What to do
Leaving the pictures aside, repeat the entries exactly.

**** Supplied information

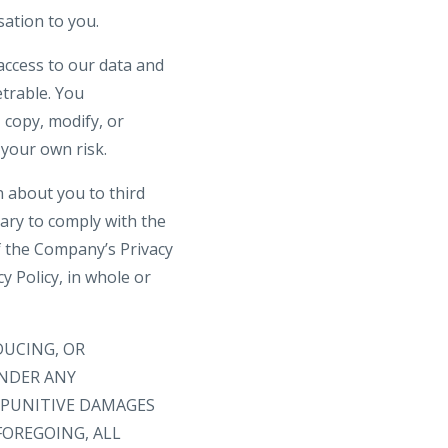
ation to you.
access to our data and
trable. You
 copy, modify, or
 your own risk.
n about you to third
sary to comply with the
f the Company’s Privacy
 Policy, in whole or
DUCING, OR
UNDER ANY
R PUNITIVE DAMAGES
FOREGOING, ALL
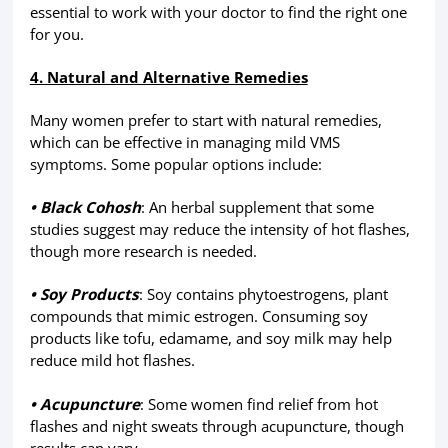
essential to work with your doctor to find the right one
for you.
4. Natural and Alternative Remedies
Many women prefer to start with natural remedies,
which can be effective in managing mild VMS
symptoms. Some popular options include:
• Black Cohosh
: An herbal supplement that some
studies suggest may reduce the intensity of hot flashes,
though more research is needed.
• Soy Products
: Soy contains phytoestrogens, plant
compounds that mimic estrogen. Consuming soy
products like tofu, edamame, and soy milk may help
reduce mild hot flashes.
• Acupuncture
: Some women find relief from hot
flashes and night sweats through acupuncture, though
results can vary.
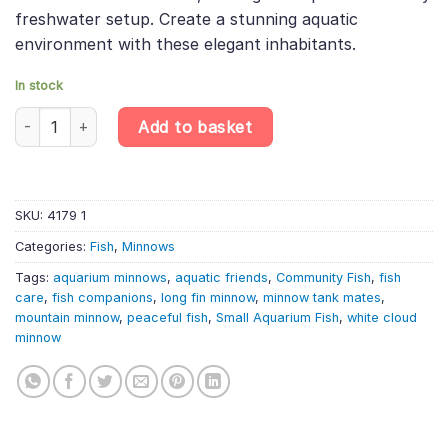
freshwater setup. Create a stunning aquatic
environment with these elegant inhabitants.
In stock
6 X White Cloud Mountain Minnows Live Aquarium Fish Tank, Stunn
Add to basket
SKU:
4179 1
Categories:
Fish
,
Minnows
Tags:
aquarium minnows
,
aquatic friends
,
Community Fish
,
fish
care
,
fish companions
,
long fin minnow
,
minnow tank mates
,
mountain minnow
,
peaceful fish
,
Small Aquarium Fish
,
white cloud
minnow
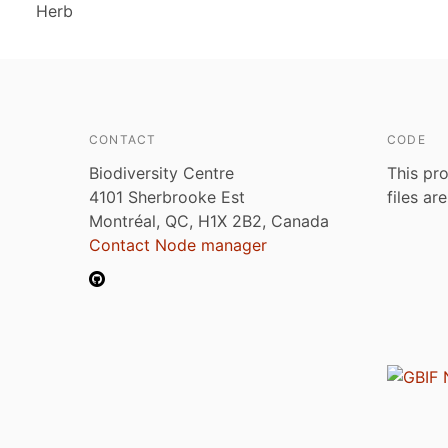
Herb
CONTACT
CODE
Biodiversity Centre
This pro
4101 Sherbrooke Est
files ar
Montréal, QC, H1X 2B2, Canada
Contact Node manager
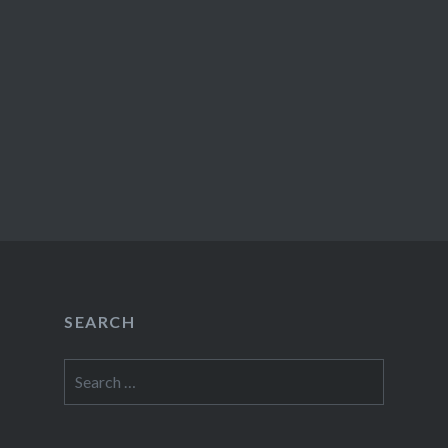
SEARCH
Search
for:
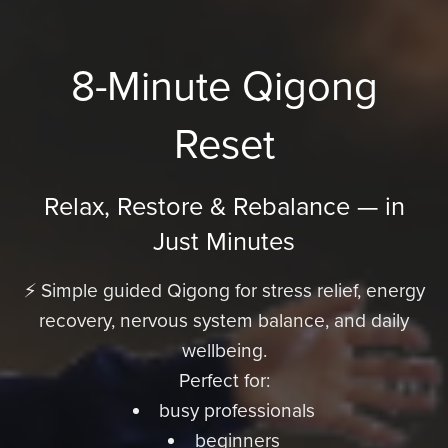
8-Minute Qigong
Reset
Relax, Restore & Rebalance — in
Just Minutes
⚡ Simple guided Qigong for stress relief, energy
recovery, nervous system balance, and daily
wellbeing.
Perfect for:
busy professionals
beginners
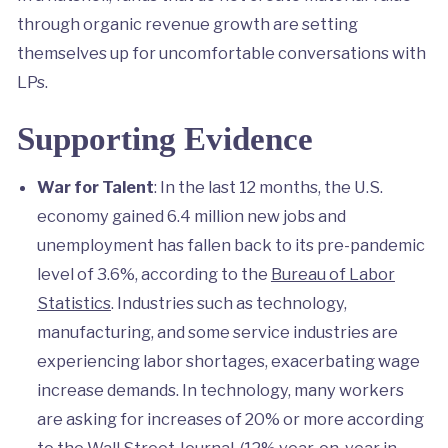
through organic revenue growth are setting
themselves up for uncomfortable conversations with
LPs.
Supporting Evidence
War for Talent
: In the last 12 months, the U.S.
economy gained 6.4 million new jobs and
unemployment has fallen back to its pre-pandemic
level of 3.6%, according to the
Bureau of Labor
Statistics
. Industries such as technology,
manufacturing, and some service industries are
experiencing labor shortages, exacerbating wage
increase demands. In technology, many workers
are asking for increases of 20% or more according
to the
Wall Street Journal
. (12% year-on-year in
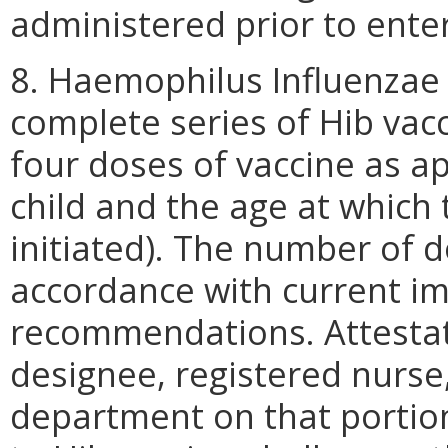
administered prior to ente
8. Haemophilus Influenzae 
complete series of Hib vacc
four doses of vaccine as ap
child and the age at which
initiated). The number of d
accordance with current i
recommendations. Attestati
designee, registered nurse, 
department on that portio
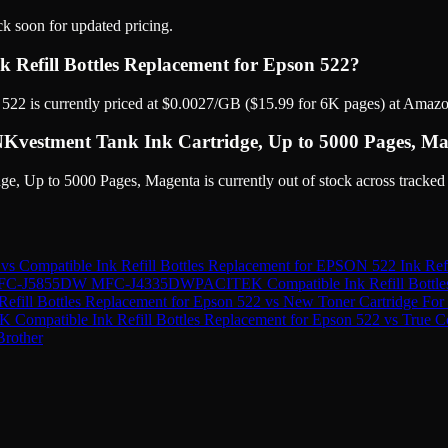
ck soon for updated pricing.
 Refill Bottles Replacement for Epson 522?
22 is currently priced at $0.0027/GB ($15.99 for 6K pages) at Amazo
Kvestment Tank Ink Cartridge, Up to 5000 Pages, Mage
 Up to 5000 Pages, Magenta is currently out of stock across tracked 
vs
Compatible Ink Refill Bottles Replacement for EPSON 522 Ink Refi
er MFC-J5855DW MFC-J4335DW
PACITEK Compatible Ink Refill Bottle
fill Bottles Replacement for Epson 522
vs
New Toner Cartridge Fo
Compatible Ink Refill Bottles Replacement for Epson 522
vs
True C
Brother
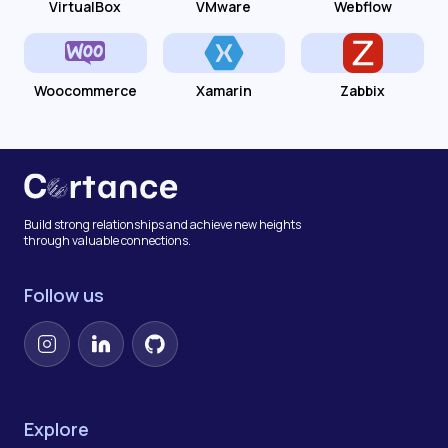
VirtualBox
VMware
Webflow
Woocommerce
Xamarin
Zabbix
Build strong relationships and achieve new heights
through valuable connections.
Follow us
Instagram
LinkedIn
GitHub
Explore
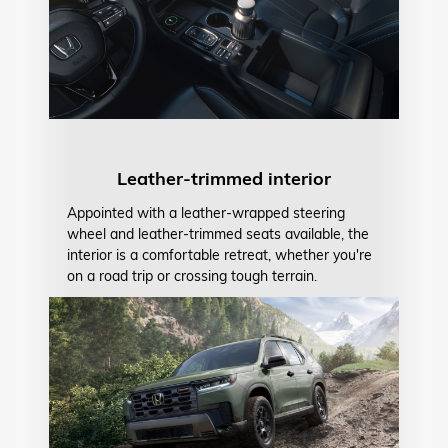
Leather-trimmed interior
Appointed with a leather-wrapped steering
wheel and leather-trimmed seats available, the
interior is a comfortable retreat, whether you're
on a road trip or crossing tough terrain.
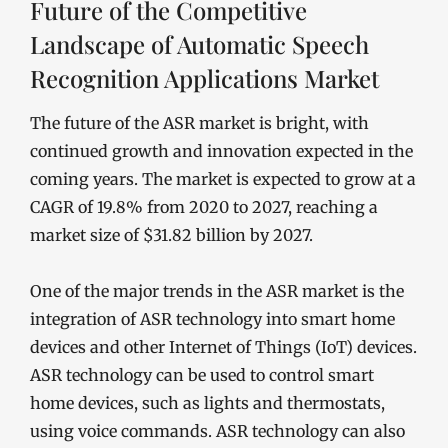
Future of the Competitive
Landscape of Automatic Speech
Recognition Applications Market
The future of the ASR market is bright, with
continued growth and innovation expected in the
coming years. The market is expected to grow at a
CAGR of 19.8% from 2020 to 2027, reaching a
market size of $31.82 billion by 2027.
One of the major trends in the ASR market is the
integration of ASR technology into smart home
devices and other Internet of Things (IoT) devices.
ASR technology can be used to control smart
home devices, such as lights and thermostats,
using voice commands. ASR technology can also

********

Exercise output
ation to you.
access to our data and
trable. You
 copy, modify, or
 your own risk.
n about you to third
sary to comply with the
f the Company’s Privacy
 Policy, in whole or
DUCING, OR
UNDER ANY
R PUNITIVE DAMAGES
FOREGOING, ALL
essential to work with your doctor to find the right one
for you.
4. Natural and Alternative Remedies
Many women prefer to start with natural remedies,
which can be effective in managing mild VMS
symptoms. Some popular options include:
• Black Cohosh
: An herbal supplement that some
studies suggest may reduce the intensity of hot flashes,
though more research is needed.
• Soy Products
: Soy contains phytoestrogens, plant
compounds that mimic estrogen. Consuming soy
products like tofu, edamame, and soy milk may help
reduce mild hot flashes.
• Acupuncture
: Some women find relief from hot
flashes and night sweats through acupuncture, though
results can vary.
freshwater setup. Create a stunning aquatic
environment with these elegant inhabitants.
In stock
6 X White Cloud Mountain Minnows Live Aquarium Fish Tank, Stunn
Add to basket
SKU:
4179 1
Categories:
Fish
,
Minnows
Tags:
aquarium minnows
,
aquatic friends
,
Community Fish
,
fish
care
,
fish companions
,
long fin minnow
,
minnow tank mates
,
mountain minnow
,
peaceful fish
,
Small Aquarium Fish
,
white cloud
minnow
Herb
CONTACT
CODE
Biodiversity Centre
This pro
4101 Sherbrooke Est
files ar
Montréal, QC, H1X 2B2, Canada
Contact Node manager
SEARCH
Search
for:
8-Minute Qigong
Reset
Relax, Restore & Rebalance — in
Just Minutes
⚡ Simple guided Qigong for stress relief, energy
recovery, nervous system balance, and daily
wellbeing.
Perfect for:
busy professionals
beginners
through organic revenue growth are setting
themselves up for uncomfortable conversations with
LPs.
Supporting Evidence
War for Talent
: In the last 12 months, the U.S.
economy gained 6.4 million new jobs and
unemployment has fallen back to its pre-pandemic
level of 3.6%, according to the
Bureau of Labor
Statistics
. Industries such as technology,
manufacturing, and some service industries are
experiencing labor shortages, exacerbating wage
increase demands. In technology, many workers
are asking for increases of 20% or more according
to the
Wall Street Journal
. (12% year-on-year in
administered prior to ente
8. Haemophilus Influenzae 
complete series of Hib vacc
four doses of vaccine as ap
child and the age at which
initiated). The number of d
accordance with current i
recommendations. Attestati
designee, registered nurse, 
department on that portio
ck soon for updated pricing.
 Refill Bottles Replacement for Epson 522?
22 is currently priced at $0.0027/GB ($15.99 for 6K pages) at Amazo
Kvestment Tank Ink Cartridge, Up to 5000 Pages, Mage
 Up to 5000 Pages, Magenta is currently out of stock across tracked 
vs
Compatible Ink Refill Bottles Replacement for EPSON 522 Ink Refi
er MFC-J5855DW MFC-J4335DW
PACITEK Compatible Ink Refill Bottle
fill Bottles Replacement for Epson 522
vs
New Toner Cartridge Fo
Compatible Ink Refill Bottles Replacement for Epson 522
vs
True C
Brother
VirtualBox
VMware
Webflow
Woocommerce
Xamarin
Zabbix
Build strong relationships and achieve new heights
through valuable connections.
Follow us
Instagram
LinkedIn
GitHub
Explore
Leather-trimmed interior
Appointed with a leather-wrapped steering
wheel and leather-trimmed seats available, the
interior is a comfortable retreat, whether you're
on a road trip or crossing tough terrain.
Future of the Competitive
Landscape of Automatic Speech
Recognition Applications Market
The future of the ASR market is bright, with
continued growth and innovation expected in the
coming years. The market is expected to grow at a
CAGR of 19.8% from 2020 to 2027, reaching a
market size of $31.82 billion by 2027.
One of the major trends in the ASR market is the
integration of ASR technology into smart home
devices and other Internet of Things (IoT) devices.
ASR technology can be used to control smart
home devices, such as lights and thermostats,
using voice commands. ASR technology can also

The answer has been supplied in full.